## Task brief
From the entries below, copy every line holding the word "Ayuda".

## Document layout analysis data

:::::

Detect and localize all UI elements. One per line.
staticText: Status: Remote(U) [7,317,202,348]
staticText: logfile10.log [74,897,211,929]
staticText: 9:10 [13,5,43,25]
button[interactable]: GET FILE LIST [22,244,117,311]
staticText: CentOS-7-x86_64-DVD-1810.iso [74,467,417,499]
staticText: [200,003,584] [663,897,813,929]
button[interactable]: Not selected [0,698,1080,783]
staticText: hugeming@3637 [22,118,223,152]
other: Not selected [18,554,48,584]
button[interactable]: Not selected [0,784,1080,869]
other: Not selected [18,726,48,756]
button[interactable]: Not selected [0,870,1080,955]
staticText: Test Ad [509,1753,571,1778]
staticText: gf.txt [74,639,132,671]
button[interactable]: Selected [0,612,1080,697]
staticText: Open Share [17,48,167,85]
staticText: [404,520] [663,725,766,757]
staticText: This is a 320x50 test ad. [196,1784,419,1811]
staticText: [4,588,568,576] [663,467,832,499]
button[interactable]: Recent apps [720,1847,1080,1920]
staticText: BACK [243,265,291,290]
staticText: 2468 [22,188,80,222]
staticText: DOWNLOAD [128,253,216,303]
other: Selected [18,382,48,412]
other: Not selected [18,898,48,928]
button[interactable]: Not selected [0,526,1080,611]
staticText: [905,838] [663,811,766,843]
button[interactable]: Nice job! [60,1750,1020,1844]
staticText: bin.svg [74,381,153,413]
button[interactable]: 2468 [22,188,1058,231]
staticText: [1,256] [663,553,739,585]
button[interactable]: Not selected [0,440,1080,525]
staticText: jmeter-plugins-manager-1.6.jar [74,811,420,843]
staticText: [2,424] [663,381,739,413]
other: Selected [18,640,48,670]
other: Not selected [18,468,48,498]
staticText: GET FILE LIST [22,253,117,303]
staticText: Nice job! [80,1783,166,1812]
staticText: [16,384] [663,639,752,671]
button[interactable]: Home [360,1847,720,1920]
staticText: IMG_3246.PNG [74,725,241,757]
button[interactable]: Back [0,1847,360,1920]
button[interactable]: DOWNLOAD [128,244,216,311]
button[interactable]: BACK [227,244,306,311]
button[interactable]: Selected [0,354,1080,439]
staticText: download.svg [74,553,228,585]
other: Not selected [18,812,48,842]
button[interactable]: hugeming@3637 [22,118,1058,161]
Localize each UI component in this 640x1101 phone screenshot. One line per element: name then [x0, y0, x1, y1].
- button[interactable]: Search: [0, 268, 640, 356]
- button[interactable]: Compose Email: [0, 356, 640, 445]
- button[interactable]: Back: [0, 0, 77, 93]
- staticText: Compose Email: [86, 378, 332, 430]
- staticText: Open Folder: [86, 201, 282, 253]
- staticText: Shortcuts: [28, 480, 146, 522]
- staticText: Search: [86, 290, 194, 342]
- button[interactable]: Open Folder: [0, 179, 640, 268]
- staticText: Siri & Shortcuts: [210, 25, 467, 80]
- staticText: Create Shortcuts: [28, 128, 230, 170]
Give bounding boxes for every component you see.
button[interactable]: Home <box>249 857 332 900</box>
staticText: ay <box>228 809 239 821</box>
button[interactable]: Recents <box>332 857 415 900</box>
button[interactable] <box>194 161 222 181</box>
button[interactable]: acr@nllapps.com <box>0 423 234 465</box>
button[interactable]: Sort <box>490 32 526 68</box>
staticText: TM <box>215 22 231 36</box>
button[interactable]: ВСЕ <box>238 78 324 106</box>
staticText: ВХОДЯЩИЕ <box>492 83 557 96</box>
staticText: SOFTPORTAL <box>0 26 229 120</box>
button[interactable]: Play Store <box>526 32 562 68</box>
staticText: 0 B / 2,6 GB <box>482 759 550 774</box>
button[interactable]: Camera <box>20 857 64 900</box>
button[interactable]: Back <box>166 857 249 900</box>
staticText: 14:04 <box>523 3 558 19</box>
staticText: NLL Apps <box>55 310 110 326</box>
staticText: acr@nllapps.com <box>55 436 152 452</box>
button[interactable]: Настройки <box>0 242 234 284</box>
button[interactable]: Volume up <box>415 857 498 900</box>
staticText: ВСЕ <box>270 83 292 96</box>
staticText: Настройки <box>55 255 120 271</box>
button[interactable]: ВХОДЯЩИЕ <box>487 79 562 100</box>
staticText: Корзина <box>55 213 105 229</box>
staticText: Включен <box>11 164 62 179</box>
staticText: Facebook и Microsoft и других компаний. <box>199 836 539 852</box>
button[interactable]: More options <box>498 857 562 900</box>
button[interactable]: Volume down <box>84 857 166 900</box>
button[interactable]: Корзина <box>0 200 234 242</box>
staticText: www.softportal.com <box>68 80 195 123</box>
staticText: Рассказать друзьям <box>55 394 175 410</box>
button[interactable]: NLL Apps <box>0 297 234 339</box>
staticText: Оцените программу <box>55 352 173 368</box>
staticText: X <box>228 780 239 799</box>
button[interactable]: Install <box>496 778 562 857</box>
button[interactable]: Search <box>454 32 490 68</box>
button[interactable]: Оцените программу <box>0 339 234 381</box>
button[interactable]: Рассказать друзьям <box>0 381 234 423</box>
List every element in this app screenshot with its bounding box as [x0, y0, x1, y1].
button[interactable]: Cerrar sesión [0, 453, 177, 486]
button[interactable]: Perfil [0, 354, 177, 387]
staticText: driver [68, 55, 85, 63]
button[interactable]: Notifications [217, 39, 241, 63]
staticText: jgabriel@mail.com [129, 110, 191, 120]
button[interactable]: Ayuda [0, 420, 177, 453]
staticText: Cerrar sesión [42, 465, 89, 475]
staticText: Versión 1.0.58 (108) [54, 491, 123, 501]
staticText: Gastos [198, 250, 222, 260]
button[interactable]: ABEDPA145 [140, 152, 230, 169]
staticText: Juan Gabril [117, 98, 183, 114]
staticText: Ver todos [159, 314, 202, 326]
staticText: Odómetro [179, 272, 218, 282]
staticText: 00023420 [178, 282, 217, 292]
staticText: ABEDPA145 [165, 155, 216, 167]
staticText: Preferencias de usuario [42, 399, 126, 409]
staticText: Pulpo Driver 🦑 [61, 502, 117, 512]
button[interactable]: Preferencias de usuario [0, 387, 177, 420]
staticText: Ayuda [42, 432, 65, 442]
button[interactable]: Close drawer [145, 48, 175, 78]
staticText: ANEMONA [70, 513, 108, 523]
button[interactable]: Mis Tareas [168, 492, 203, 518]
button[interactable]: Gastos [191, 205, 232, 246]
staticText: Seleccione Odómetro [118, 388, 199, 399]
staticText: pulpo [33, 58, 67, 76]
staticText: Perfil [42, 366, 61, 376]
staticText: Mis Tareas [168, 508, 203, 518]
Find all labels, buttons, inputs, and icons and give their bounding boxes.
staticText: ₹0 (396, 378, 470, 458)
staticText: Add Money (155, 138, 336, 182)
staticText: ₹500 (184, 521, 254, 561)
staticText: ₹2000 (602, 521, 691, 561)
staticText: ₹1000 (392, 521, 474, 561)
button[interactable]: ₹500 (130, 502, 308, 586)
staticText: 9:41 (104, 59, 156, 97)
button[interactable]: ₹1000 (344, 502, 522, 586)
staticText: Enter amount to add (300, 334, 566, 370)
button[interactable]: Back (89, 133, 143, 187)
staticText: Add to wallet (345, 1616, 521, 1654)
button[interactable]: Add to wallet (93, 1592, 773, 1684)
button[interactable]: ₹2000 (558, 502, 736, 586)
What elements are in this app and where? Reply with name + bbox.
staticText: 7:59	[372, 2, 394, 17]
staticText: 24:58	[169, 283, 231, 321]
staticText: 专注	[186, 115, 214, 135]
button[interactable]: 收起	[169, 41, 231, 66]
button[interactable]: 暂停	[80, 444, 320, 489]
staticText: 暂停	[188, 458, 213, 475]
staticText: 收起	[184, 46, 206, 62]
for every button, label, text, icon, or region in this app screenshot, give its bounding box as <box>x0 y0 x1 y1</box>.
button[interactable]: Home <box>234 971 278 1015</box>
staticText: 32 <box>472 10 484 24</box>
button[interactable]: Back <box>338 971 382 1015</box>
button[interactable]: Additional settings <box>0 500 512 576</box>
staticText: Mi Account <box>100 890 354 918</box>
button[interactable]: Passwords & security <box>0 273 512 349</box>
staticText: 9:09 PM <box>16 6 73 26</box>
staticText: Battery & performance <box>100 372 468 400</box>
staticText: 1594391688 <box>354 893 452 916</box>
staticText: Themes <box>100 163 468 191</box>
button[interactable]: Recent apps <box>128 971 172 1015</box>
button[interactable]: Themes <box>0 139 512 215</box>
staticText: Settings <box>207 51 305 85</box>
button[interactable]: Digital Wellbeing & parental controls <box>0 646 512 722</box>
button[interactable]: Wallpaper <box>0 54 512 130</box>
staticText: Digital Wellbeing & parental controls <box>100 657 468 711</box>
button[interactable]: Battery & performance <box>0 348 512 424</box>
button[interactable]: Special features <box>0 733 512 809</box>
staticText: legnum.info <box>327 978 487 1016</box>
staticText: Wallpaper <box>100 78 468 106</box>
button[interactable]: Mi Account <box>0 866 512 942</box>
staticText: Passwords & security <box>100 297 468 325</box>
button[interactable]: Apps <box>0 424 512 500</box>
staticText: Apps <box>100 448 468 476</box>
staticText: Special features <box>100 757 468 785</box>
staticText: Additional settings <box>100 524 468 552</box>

:::::

## Answer
button[interactable]: Ayuda [0, 420, 177, 453]
staticText: Ayuda [42, 432, 65, 442]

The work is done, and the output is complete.